While studies may have begun with adults, research has progressed to examine child populations – both healthy and ill – revealing amazing results. Not only recognizing an intense need, but identifying the most effective solution, K2 (MK-7), as well as dosage.
Various clinical trials in adults have reported that daily supplementation with vitamin K2 daily improved bone mineral density (BMD), significantly reduced bone loss, reduced the risk of fracture, and improved measures of bone strength. In addition, research has also demonstrated the relationship between vitamin K and bone mineralization in children.
A European study investigated the relationship between serum percentage of undercarboxylated osteocalcin (marker of vitamin K status, where higher levels reflect lower vitamin K status), BMD, and biochemical markers of bone turnover in 223 healthy girls aged 11-12 years—a stage of dynamic bone development, which may represent an important window of opportunity for vitamin K status to modulate childhood bone health. Results demonstrated that better vitamin K status was associated with increased BMD of the total body (P < 0.001) and lumbar spine (P < 0.05) in healthy peri-pubertal girls.

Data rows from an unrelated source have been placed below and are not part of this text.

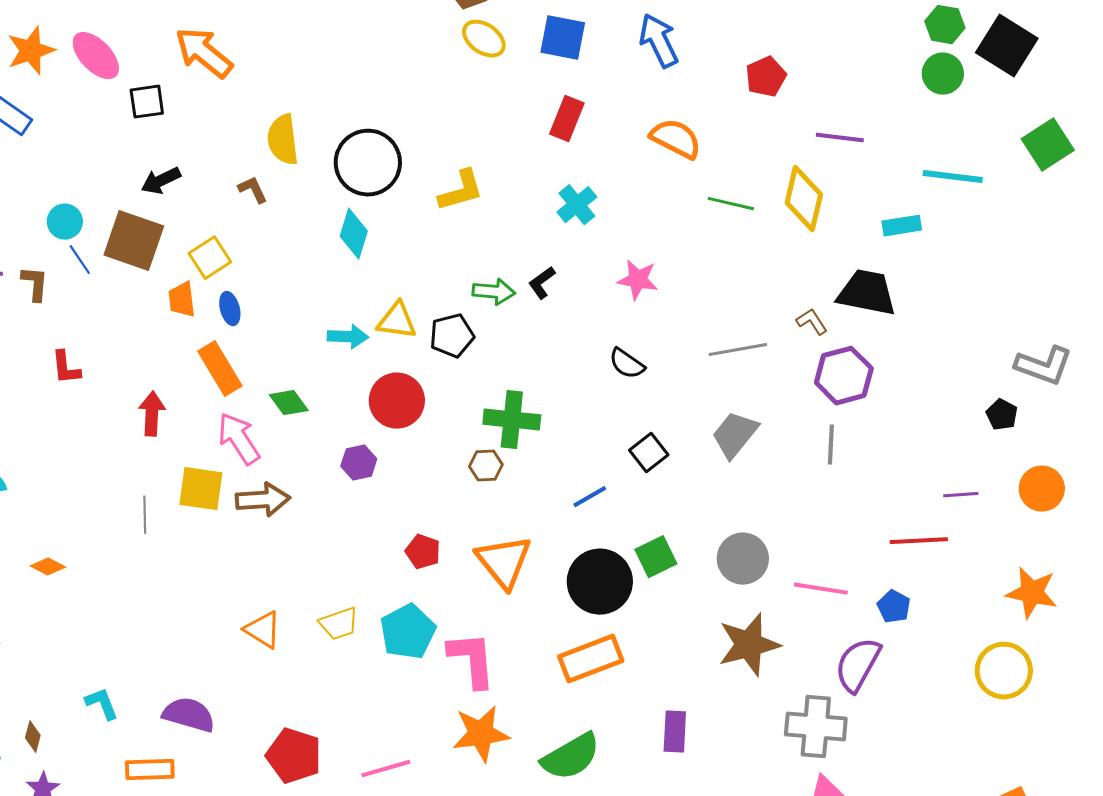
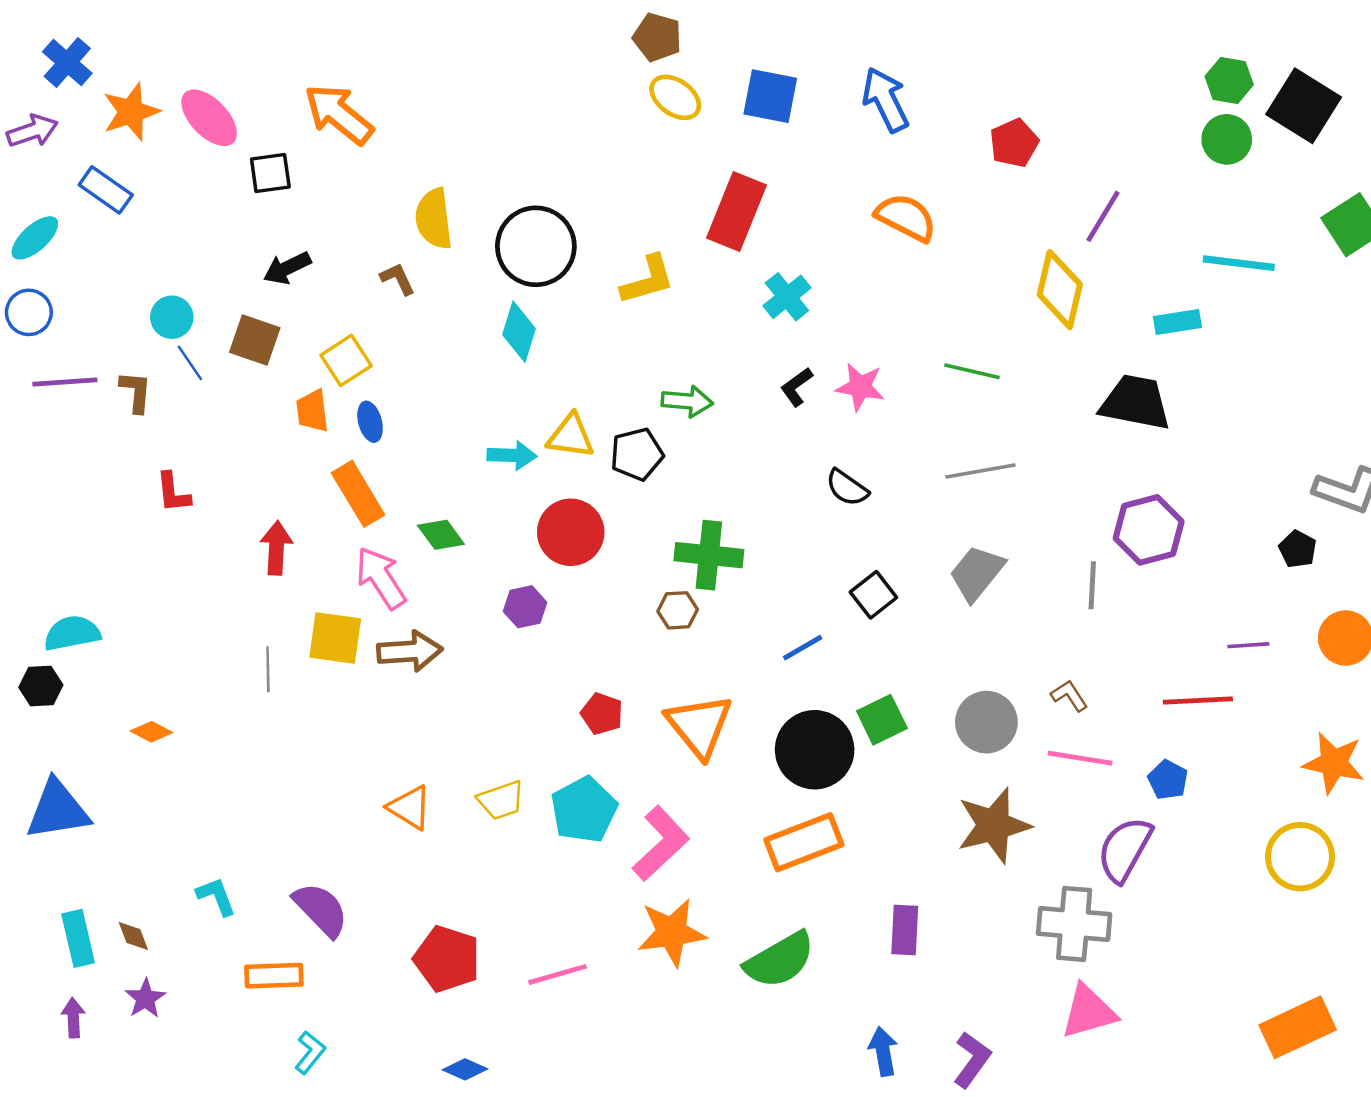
red rectangle: (567, 119) -> (737, 211), moved, size x1.4
purple line: (840, 138) -> (1103, 216), turned -66
green line: (731, 204) -> (972, 371), moved
brown square: (134, 241) -> (255, 340), size x0.7
black L-shape: (542, 283) -> (797, 387), moved
brown L-shape: (812, 322) -> (1069, 696), moved
purple hexagon: (844, 376) -> (1149, 530), moved
pink L-shape: (472, 660) -> (661, 843), turned 52
purple semicircle: (189, 715) -> (321, 910), turned 30
brown diamond: (33, 737) -> (133, 936), turned -36

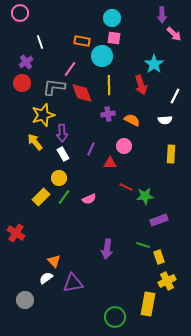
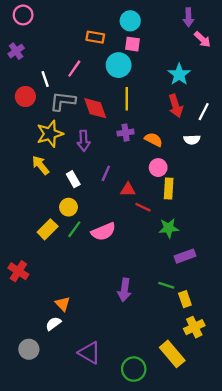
orange rectangle: (82, 41) -> (95, 37), moved
white line: (40, 42) -> (45, 79), moved
purple cross: (26, 62) -> (16, 51), moved
pink line: (70, 69) -> (74, 69), moved
red arrow: (141, 85) -> (176, 106), moved
purple arrow: (62, 133) -> (84, 141), moved
pink circle: (124, 146) -> (158, 168), moved
yellow rectangle: (171, 154) -> (169, 189), moved
red line: (126, 187) -> (143, 207), moved
pink semicircle: (89, 199) -> (103, 232), size x1.5
purple triangle: (73, 283) -> (89, 353), moved, turned 40
yellow rectangle: (148, 304) -> (172, 354), turned -50

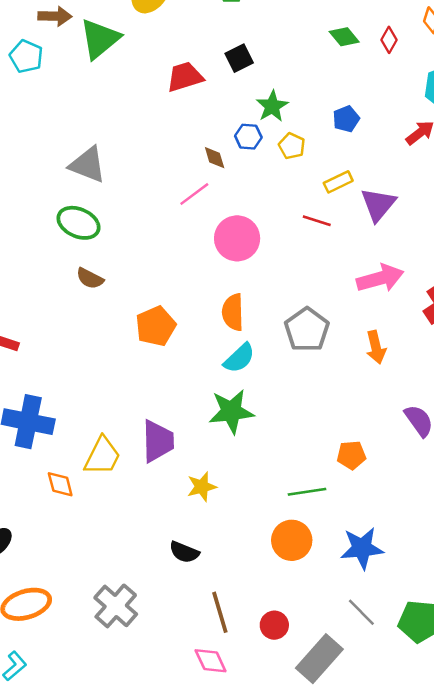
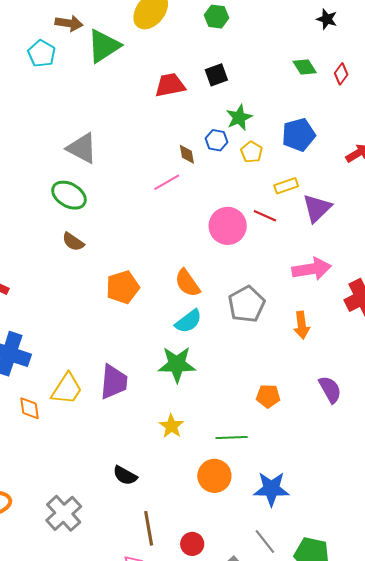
blue pentagon: (346, 119) -> (299, 135), size x1.5
pink circle: (237, 238) -> (228, 226), moved
orange semicircle: (233, 312) -> (187, 283), turned -40
orange pentagon: (351, 455) -> (268, 396), moved
yellow star: (202, 487) -> (171, 426), moved, turned -30

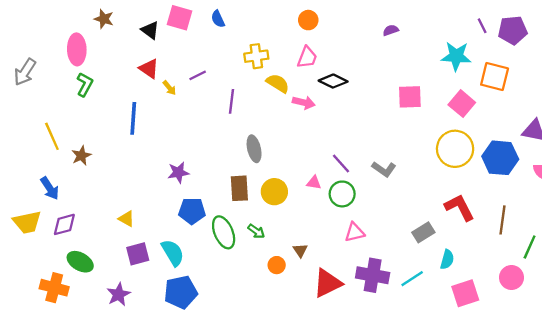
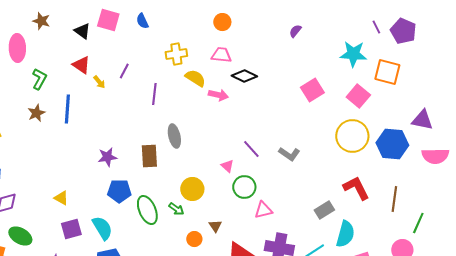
purple semicircle: (391, 30) -> (295, 31), turned -32
purple pentagon: (513, 30) -> (403, 31), turned 30
pink trapezoid: (307, 57) -> (221, 55), turned -105
purple line: (198, 75) -> (124, 71), turned -35
green L-shape: (85, 84) -> (39, 79), moved
pink square: (410, 97) -> (312, 90), turned -30
brown star: (81, 156) -> (36, 113), moved
pink triangle: (314, 183) -> (227, 166), turned 32
brown rectangle: (239, 188) -> (149, 156), moved
yellow circle: (274, 192) -> (192, 189), moved
green circle: (342, 194) -> (244, 187), moved
cyan semicircle: (447, 259) -> (345, 234), size x1.5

Another study with 245 healthy girls aged 3-16 years examined whether vitamin intake and markers of vitamin K status are related to bone mineral content (BMC), as well bone resorption over a period of 4 years. Results showed that better vitamin K status (high plasma vitamin K and low undercarboxylated osteocalcin) was associated with lower bone resorption. In short, better vitamin K status (at least 45 mcg/day) was associated with decreased bone turnover in healthy girls consuming a typical U.S. diet.
A prospective, one-year pilot study investigated the effects of a dietary supplement with vitamin K2 (50 mcg menaquinone-7) and vitamin D (5 mcg calcitriol) on 20 children with thalassemic osteopathy or TOSP (a blood disorder that may result in osteopenia and osteoporosis). Results showed a significant improvement in the BMD at the lumbar spine area of the patients at month 6 and month 12 of the treatment, especially in the prepubertal group. This pilot study demonstrated that vitamin K2 and calcitriol combination clearly has a positive effect on the BMD of the children with TOSP.
Further, researchers conducted an 8-week, doubleblind, randomized, placebo-controlled trial37 in which 45 mcg vitamin K2 (as MenaQ7 provided by NattoPharma) was given to healthy prepubertal children, and undercarboxylated osteocalcin (ucOC) and carboxylated osteocalcin (cOC) were measured, as well as the the ucOC:cOC ratio (UCR) as an indicator of vitamin K status. Results showed that with increases in MK-7, the circulating concentration of inactive ucOC reduced and the UCR improved. There were no significant changes in the placebo group. Researchers concluded that supplementation with MenaQ7 vitamin K2 increases circulating concentrations of MK-7 and increases osteocalcin carboxylation in healthy, prepubertal children.